Making It All Work Question-Projects

Page 144 mentions that the vast majority of project actions do not have to be done on a specific day. It also mentions that it does not mean that they don't involve some sort of time sensitivity and to work from the next-action lists whenever calendar has discretionary time. There is a part of me that is not trusting the system. I'm concerned that the lead time necessary to complete projects could fall through the cracks.

Let's say that you have 85 projects. For the sake of this discussion, let's say 25 of those projects need to be completed by a specific date. There may be multiple steps/actions for each of these projects. In some cases you might have a project plan with dates and in other cases you may not have a full blown plan with dates yet.

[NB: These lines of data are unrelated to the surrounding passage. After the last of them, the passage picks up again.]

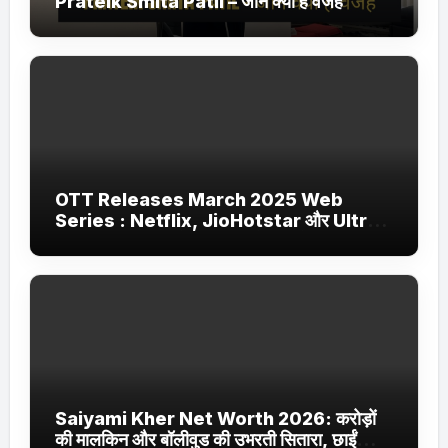
Prateik Smita Patil – जानें क्या है वजह
OTT Releases March 2025 Web
Series : Netflix, JioHotstar और Ultra
Jhakaas पर नई वेब सीरीज और फिल्में
Saiyami Kher Net Worth 2026: करोड़ों
की मालकिन और बॉलीवुड की उभरती सितारा, छाईं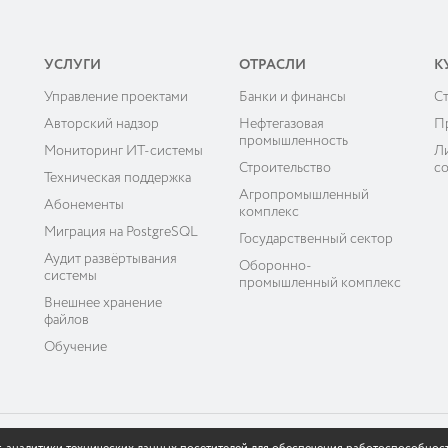
УСЛУГИ
ОТРАСЛИ
К
Управление проектами
Банки и финансы
C
ы
Авторский надзор
Нефтегазовая
П
промышленность
Мониторинг ИТ-системы
Л
Строительство
с
Техническая поддержка
Агропромышленный
Абонементы
комплекс
Миграция на PostgreSQL
Государственный сектор
Аудит развёртывания
Оборонно-
системы
промышленный комплекс
Внешнее хранение
файлов
Обучение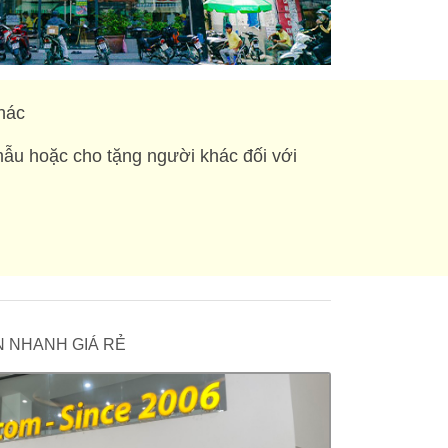
hác
mẫu hoặc cho tặng người khác đối với
 IN NHANH GIÁ RẺ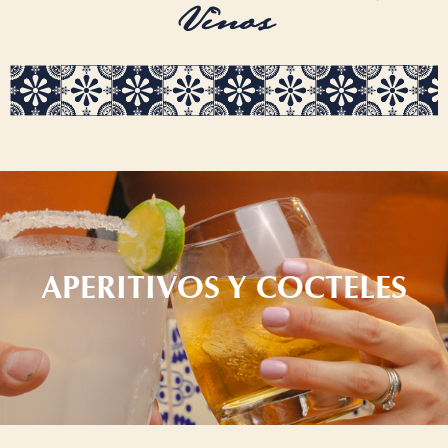
Vinos
APERITIVOS Y COCTELES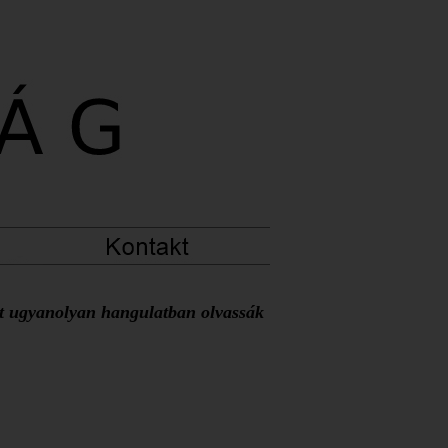
at ugyanolyan hangulatban olvassák 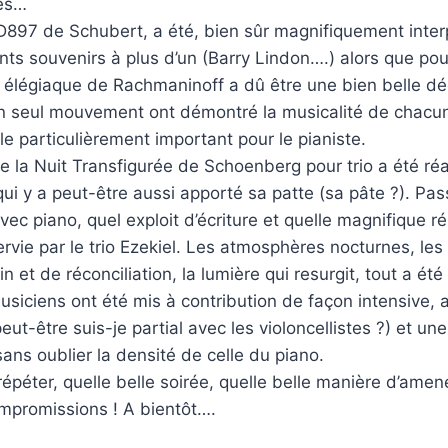
tes…
D897 de Schubert, a été, bien sûr magnifiquement inter
ents souvenirs à plus d’un (Barry Lindon….) alors que po
o élégiaque de Rachmaninoff a dû être une bien belle d
n seul mouvement ont démontré la musicalité de chac
le particulièrement important pour le pianiste.
de la Nuit Transfigurée de Schoenberg pour trio a été réa
qui y a peut-être aussi apporté sa patte (sa pâte ?). Pas
vec piano, quel exploit d’écriture et quelle magnifique ré
vie par le trio Ezekiel. Les atmosphères nocturnes, le
n et de réconciliation, la lumière qui resurgit, tout a é
musiciens ont été mis à contribution de façon intensive, 
(peut-être suis-je partial avec les violoncellistes ?) et u
sans oublier la densité de celle du piano.
épéter, quelle belle soirée, quelle belle manière d’amene
mpromissions ! A bientôt….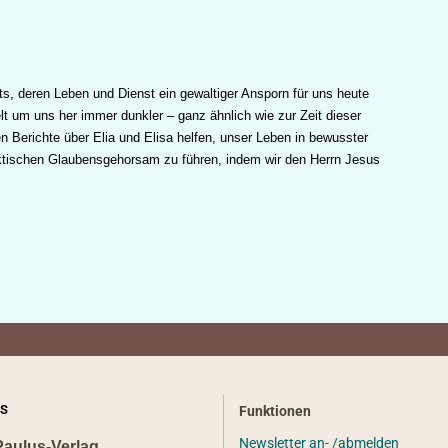
s, deren Leben und Dienst ein gewaltiger Ansporn für uns heute
t um uns her immer dunkler – ganz ähnlich wie zur Zeit dieser
n Berichte über Elia und Elisa helfen, unser Leben in bewusster
ktischen Glaubensgehorsam zu führen, indem wir den Herrn Jesus
S
Funktionen
Newsletter an- /abmelden
Paulus-Verlag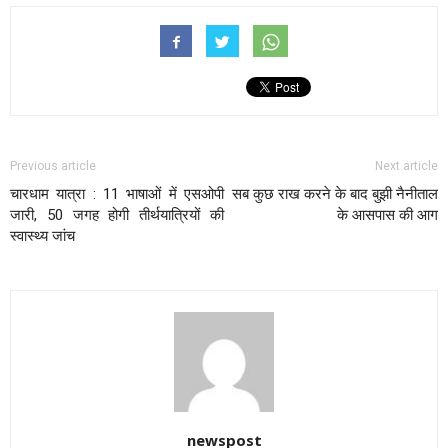
Previous article
Next article
चारधाम यात्रा : 11 भाषाओं में एसओपी
सब कुछ राख करने के बाद बुझी नैनीताल
जारी, 50 जगह होगी तीर्थयात्रियों की
के आसपास की आग
स्वास्थ्य जांच
newspost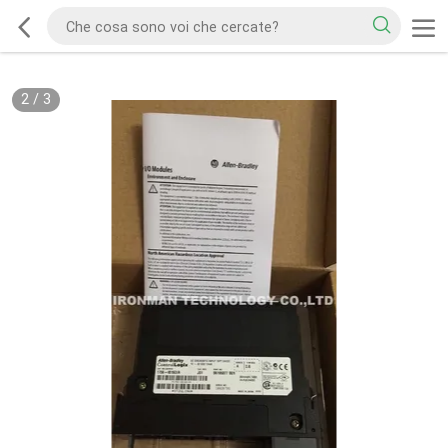
2
/
3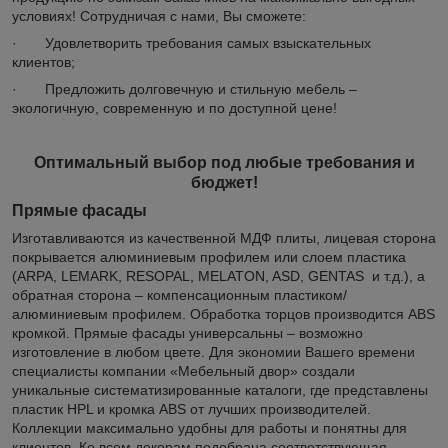
условиях! Сотрудничая с нами, Вы сможете:
· Удовлетворить требования самых взыскательных
клиентов;
· Предложить долговечную и стильную мебель –
экологичную, современную и по доступной цене!
Оптимальный выбор под любые требования и
бюджет!
Прямые фасады
Изготавливаются из качественной МДФ плиты, лицевая сторона
покрывается алюминиевым профилем или слоем пластика
(ARPA, LEMARK, RESOPAL, MELATON, ASD, GENTAS и т.д.), а
обратная сторона – компенсационным пластиком/
алюминиевым профилем. Обработка торцов производится ABS
кромкой. Прямые фасады универсальны – возможно
изготовление в любом цвете. Для экономии Вашего времени
специалисты компании «Мебельный двор» создали
уникальные систематизированные каталоги, где представлены
пластик HPL и кромка ABS от лучших производителей.
Коллекции максимально удобны для работы и понятны для
клиентов. Ко всем декорам подобрана соответствующая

How do you ensure that you will achieve the end project date? How do you know that there will be sufficient time for all the action steps to result in reaching the end target date on time? How do you know if you need to re-negotiate the deadline with yourself or your boss or if you can move it to someday/maybe? How do you know you don't have too many project action steps ready to collide?
 
Two Words...

Weekly Review

Do it. Love it. Trust it. It will be your best friend and best safety net with Projects. Trust David Allen on this one--it's the critical success factor of GTD and will give you the best insurance policy you could ask for to trust you'll achieve the end date and next actions won't collide.
 
At a higher level you can manage your project timelines with Microsoft Project or even Excel. These software are used to track project phases not next actions. Review this each week as part of your weekly review. Also you can put guideline dates on your task - I write a date in the description field of my task of when I would ideally like it done by, and I know it's not a deadline, and doesn't go on my calendar, but if I see I'm well past it I know to review the project plan again to make sure its on track or needs adjusting.
 
"Specific date" = "yesterday".

debbieg;82554 said:
Let's say that you have 85 projects. For the sake of this discussion, let's say 25 of those projects need to be completed by a specific date.

We can also assume that the "specific date" for these projects is "yesterday" which is common in many non-GTD environments. :-)
 
Sequencing projects

I have touched upon this topic in previous posts. I too, as I am sure many others, have to be careful with managing many major projects and tracking where they are and what needs more focus, etc. The weekly review is so important -- enough said about that.

One thing I do is to sequence my projects with start dates and completion dates for almost all of them. So I will have a number of projects that are inactive because the start date is not here yet. One has to be careful with focus and not try to move too many projects forward at the same time.

What do others think?

-Longstreet
 
debbieg;82554 said:
How do you ensure that you will achieve the end project date? How do you know that there will be sufficient time for all the action steps to result in reaching the end target date on time? How do you know if you need to re-negotiate the deadline with yourself or your boss or if you can move it to someday/maybe? How do you know you don't have too many project action steps ready to collide?

Review, Review, Review. If a weekly review is not giving you enough data start doing one twice a week or even daily for a while until you are comfortable with your actions and process.